Configuring the Data Source#

The data source loads your raw data. ChemTorch provides two built-in options:

SingleCSVSource#

For loading data from a single CSV file that will be split later:

data_module:
  data_pipeline:
    data_source:
      _target_: chemtorch.components.data_pipeline.data_source.SingleCSVSource
      data_path: /path/to/your/data.csv

PreSplitCSVSource#

For data already split into separate train/val/test CSV files:

data_module:
  data_pipeline:
    data_source:
      _target_: chemtorch.components.data_pipeline.data_source.PreSplitCSVSource
      train_path: /path/to/train.csv
      val_path: /path/to/val.csv
      test_path: /path/to/test.csv

Note

When using PreSplitCSVSource, you must use IndexSplitter as the data splitter to load a .pkl file which partitions the data points by their row indices.

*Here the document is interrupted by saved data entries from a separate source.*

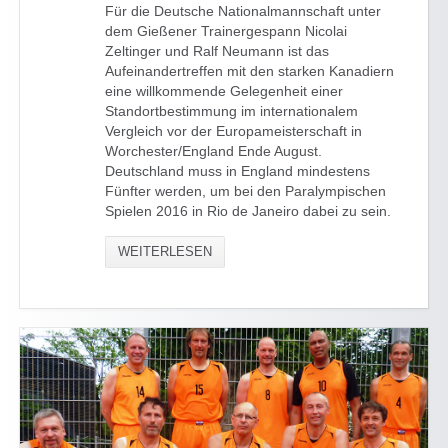
Für die Deutsche Nationalmannschaft unter
dem Gießener Trainergespann Nicolai
Zeltinger und Ralf Neumann ist das
Aufeinandertreffen mit den starken Kanadiern
eine willkommende Gelegenheit einer
Standortbestimmung im internationalem
Vergleich vor der Europameisterschaft in
Worchester/England Ende August.
Deutschland muss in England mindestens
Fünfter werden, um bei den Paralympischen
Spielen 2016 in Rio de Janeiro dabei zu sein.
WEITERLESEN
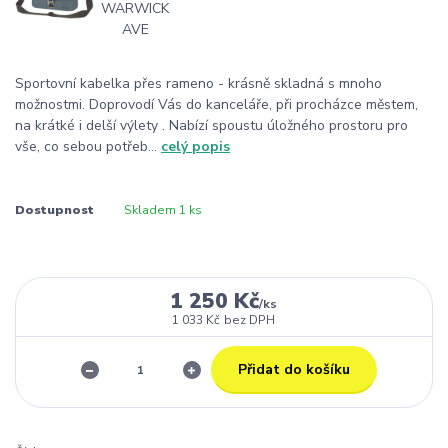
Sportovní kabelka přes rameno - krásně skladná s mnoho
možnostmi. Doprovodí Vás do kanceláře, při procházce městem,
na krátké i delší výlety . Nabízí spoustu úložného prostoru pro
vše, co sebou potřeb...
celý popis
Dostupnost
Skladem 1 ks
1 250 Kč
/
ks
1 033 Kč
bez DPH
Přidat do košíku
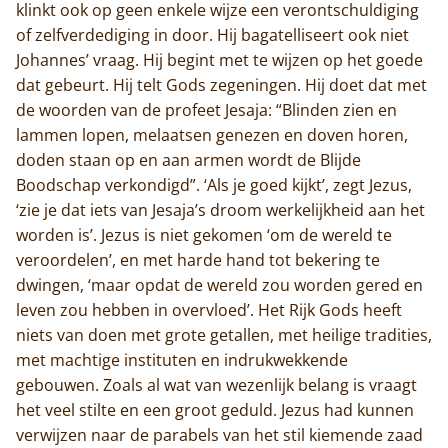
klinkt ook op geen enkele wijze een verontschuldiging
of zelfverdediging in door. Hij bagatelliseert ook niet
Johannes’ vraag. Hij begint met te wijzen op het goede
dat gebeurt. Hij telt Gods zegeningen. Hij doet dat met
de woorden van de profeet Jesaja: “Blinden zien en
lammen lopen, melaatsen genezen en doven horen,
doden staan op en aan armen wordt de Blijde
Boodschap verkondigd”. ‘Als je goed kijkt’, zegt Jezus,
‘zie je dat iets van Jesaja’s droom werkelijkheid aan het
worden is’. Jezus is niet gekomen ‘om de wereld te
veroordelen’, en met harde hand tot bekering te
dwingen, ‘maar opdat de wereld zou worden gered en
leven zou hebben in overvloed’. Het Rijk Gods heeft
niets van doen met grote getallen, met heilige tradities,
met machtige instituten en indrukwekkende
gebouwen. Zoals al wat van wezenlijk belang is vraagt
Home
het veel stilte en een groot geduld. Jezus had kunnen
verwijzen naar de parabels van het stil kiemende zaad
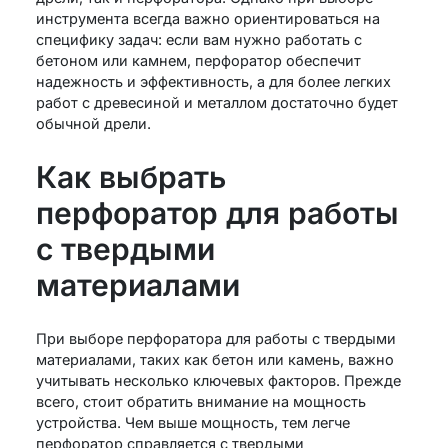
инструмента всегда важно ориентироваться на
специфику задач: если вам нужно работать с
бетоном или камнем, перфоратор обеспечит
надежность и эффективность, а для более легких
работ с древесиной и металлом достаточно будет
обычной дрели.
Как выбрать
перфоратор для работы
с твердыми
материалами
При выборе перфоратора для работы с твердыми
материалами, таких как бетон или камень, важно
учитывать несколько ключевых факторов. Прежде
всего, стоит обратить внимание на мощность
устройства. Чем выше мощность, тем легче
перфоратор справляется с твердыми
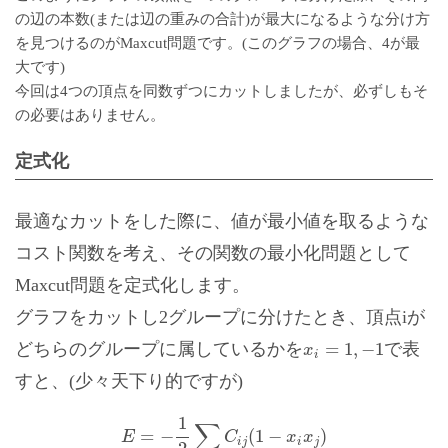
の辺の本数(または辺の重みの合計)が最大になるような分け方
を見つけるのがMaxcut問題です。(このグラフの場合、4が最
大です)
今回は4つの頂点を同数ずつにカットしましたが、必ずしもそ
の必要はありません。
定式化
最適なカットをした際に、値が最小値を取るような
コスト関数を考え、その関数の最小化問題として
Maxcut問題を定式化します。
グラフをカットし2グループに分けたとき、頂点iが
x
i
=
1
,
−
1
=
1
,
−
1
どちらのグループに属しているかを
で表
x
i
すと、(少々天下り的ですが)
E
=
−
1
2
∑
i
,
j
C
i
j
(
1
−
x
i
x
j
)
1
∑
=
−
(
1
−
)
E
C
x
x
i
j
i
j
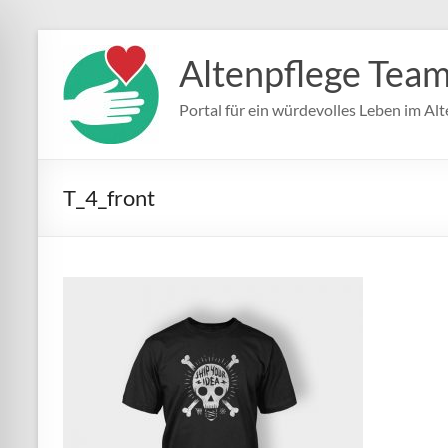
Zum
Inhalt
Altenpflege Tea
springen
Portal für ein würdevolles Leben im Alt
T_4_front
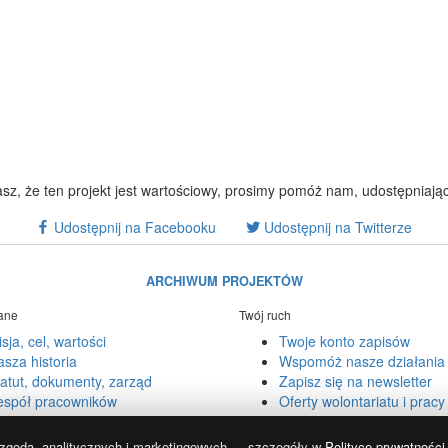
asz, że ten projekt jest wartościowy, prosimy pomóż nam, udostępniając
Udostępnij na Facebooku
Udostępnij na Twitterze
ARCHIWUM PROJEKTÓW
ane
Twój ruch
sja, cel, wartości
Twoje konto zapisów
sza historia
Wspomóż nasze działania
atut, dokumenty, zarząd
Zapisz się na newsletter
espół pracowników
Oferty wolontariatu i pracy
prywatności
i
Regulamin Google
.
a zgodą, analitycznych i marketingowych — szczegóły w
Polityce prywatności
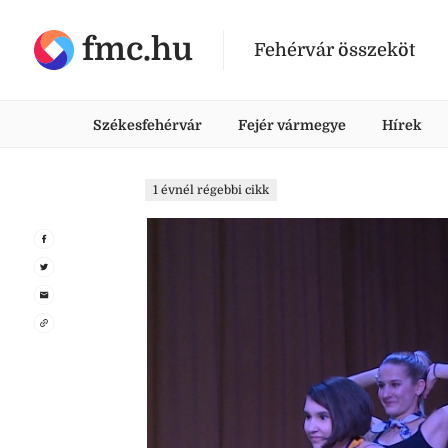
fmc.hu
Fehérvár összeköt
Székesfehérvár
Fejér vármegye
Hírek
1 évnél régebbi cikk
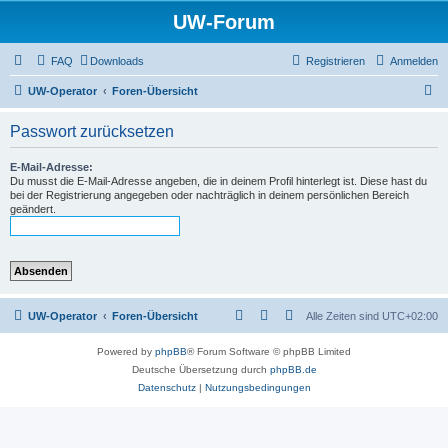
UW-Forum
FAQ
Downloads
Registrieren
Anmelden
S
UW-Operator
Foren-Übersicht
u
Passwort zurücksetzen
c
h
E-Mail-Adresse:
Du musst die E-Mail-Adresse angeben, die in deinem Profil hinterlegt ist. Diese hast du
e
bei der Registrierung angegeben oder nachträglich in deinem persönlichen Bereich
geändert.
UW-Operator
Foren-Übersicht
Alle Zeiten sind
UTC+02:00
Powered by
phpBB
® Forum Software © phpBB Limited
Deutsche Übersetzung durch
phpBB.de
Datenschutz
|
Nutzungsbedingungen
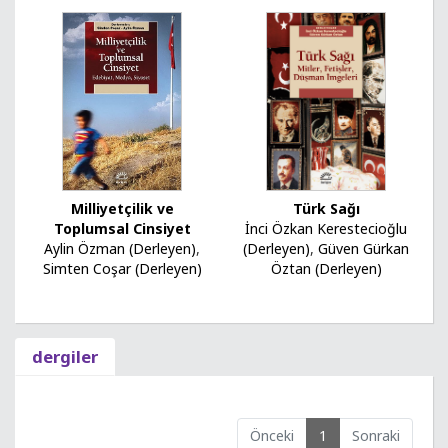
Türk Sağı
Milliyetçilik ve
İnci Özkan Kerestecioğlu
Toplumsal Cinsiyet
(Derleyen)
,
Güven Gürkan
Aylin Özman (Derleyen)
,
Öztan (Derleyen)
Simten Coşar (Derleyen)
dergiler
Önceki
1
Sonraki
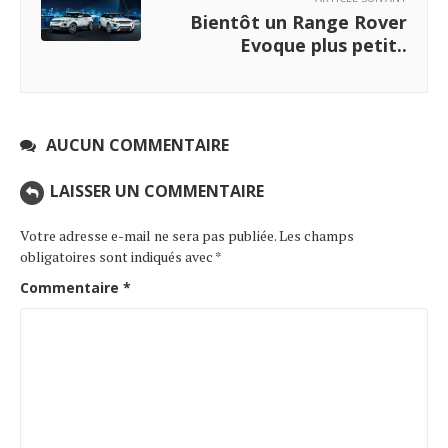
Bientôt un Range Rover
Evoque plus petit..
AUCUN COMMENTAIRE
LAISSER UN COMMENTAIRE
Votre adresse e-mail ne sera pas publiée.
Les champs
obligatoires sont indiqués avec
*
Commentaire
*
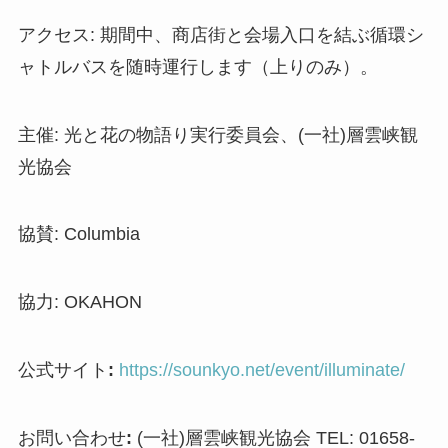
アクセス: 期間中、商店街と会場入口を結ぶ循環シ
ャトルバスを随時運行します（上りのみ）。
主催: 光と花の物語り実行委員会、(一社)層雲峡観
光協会
協賛: Columbia
協力: OKAHON
公式サイト
:
https://sounkyo.net/event/illuminate/
お問い合わせ
:
(一社)層雲峡観光協会 TEL: 01658-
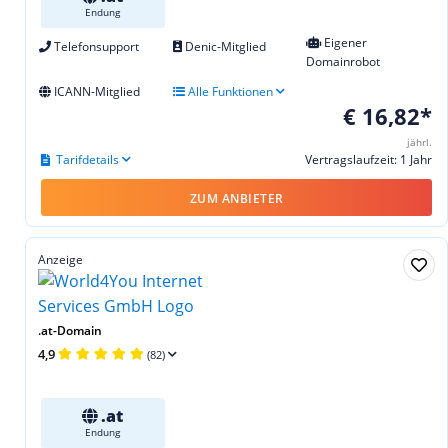
Endung
Eigener
Telefonsupport
Denic-Mitglied
Domainrobot
ICANN-Mitglied
Alle Funktionen
€ 16,82*
jährl.
Tarifdetails
Vertragslaufzeit: 1 Jahr
ZUM ANBIETER
Anzeige
.at-Domain
4,9
(82)
.at
Endung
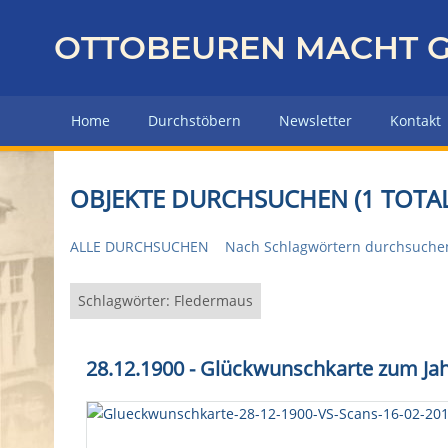
Z
u
OTTOBEUREN MACHT G
r
ü
c
Home
Durchstöbern
Newsletter
Kontakt
k
z
u
OBJEKTE DURCHSUCHEN (1 TOTAL
r
H
ALLE DURCHSUCHEN
Nach Schlagwörtern durchsuche
a
u
p
Schlagwörter: Fledermaus
t
s
28.12.1900 - Glückwunschkarte zum Ja
e
i
t
e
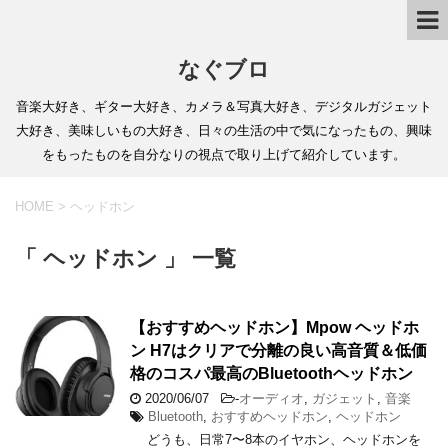
なぐブロ
音楽大好き、ギター大好き、カメラ＆写真大好き、デジタルガジェット
大好き、美味しいもの大好き、日々の生活の中で気になったもの、興味
をもったものを自分なりの視点で取り上げて紹介しています。
HOME
>
ヘッドホン
「 ヘッドホン 」 一覧
【おすすめヘッドホン】Mpow ヘッドホ
ン H7はクリアで分離の良い高音質＆低価
格のコスパ最高のBluetoothヘッドホン
2020/06/07
-
オーディオ
,
ガジェット
,
音楽
Bluetooth
,
おすすめヘッドホン
,
ヘッドホン
どうも、日常7〜8本のイヤホン、ヘッドホンを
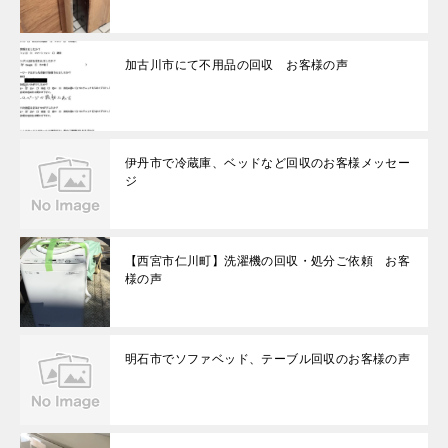
加古川市にて不用品の回収 お客様の声
伊丹市で冷蔵庫、ベッドなど回収のお客様メッセー
ジ
【西宮市仁川町】洗濯機の回収・処分ご依頼 お客
様の声
明石市でソファベッド、テーブル回収のお客様の声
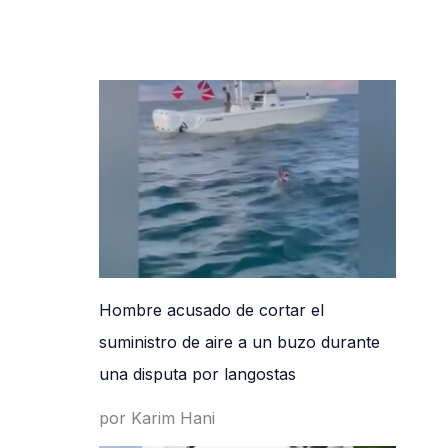
Hombre acusado de cortar el
suministro de aire a un buzo durante
una disputa por langostas
por Karim Hani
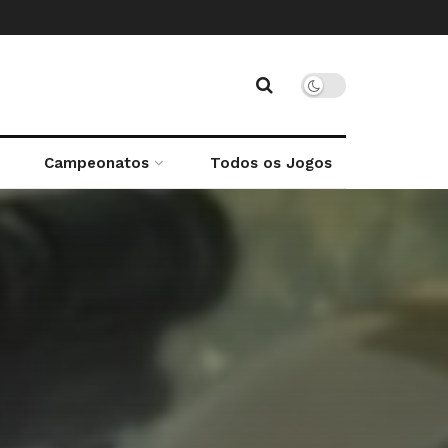
Campeonatos
Todos os Jogos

Configuring the Column Mapper#

The column mapper transforms your CSV columns to match ChemTorch’s expected format. At minimum, you need a column containing SMILES strings.

ColumnFilterAndRename#

The standard column mapper filters and renames columns:

data_module:
  data_pipeline:
    column_mapper:
      _target_: chemtorch.components.data_pipeline.column_mapper.ColumnFilterAndRename
      smiles: "reaction_smiles"    # your column name -> ChemTorch's expected name
      label: "barrier_kcal_mol"    # optional: only needed for training

The left side (smiles, label) is what ChemTorch expects. The right side ("reaction_smiles", "barrier_kcal_mol") is your actual column name in the CSV.

Configuring the Data Splitter#

The data splitter divides your data into train/validation/test sets. ChemTorch provides several splitters for different use cases:

Available data splitters#

Splitter

Description

Use case

RatioSplitter

Randomly shuffles the data and splits it according to train/val/test ratios (default behavior).

Standard train/val/test split.

ScaffoldSplitter

Splits by molecular scaffold (Bemis–Murcko) to test generalization to novel scaffolds.

Evaluating scaffold generalization; can split on reactants, products, or both.

TargetSplitter

Splits by target value range (e.g., low/mid/high barriers).

Evaluating extrapolation in property space.

SizeSplitter

Splits by molecular size (ascending or descending).

Evaluating extrapolation to larger/smaller molecules.

ReactionCoreSplitter

Splits by reaction core identity (reaction SMARTS).

Evaluating generalization to novel reaction types.

IndexSplitter

Splits by explicit row indices (requires a .pkl file mapping split names to indices).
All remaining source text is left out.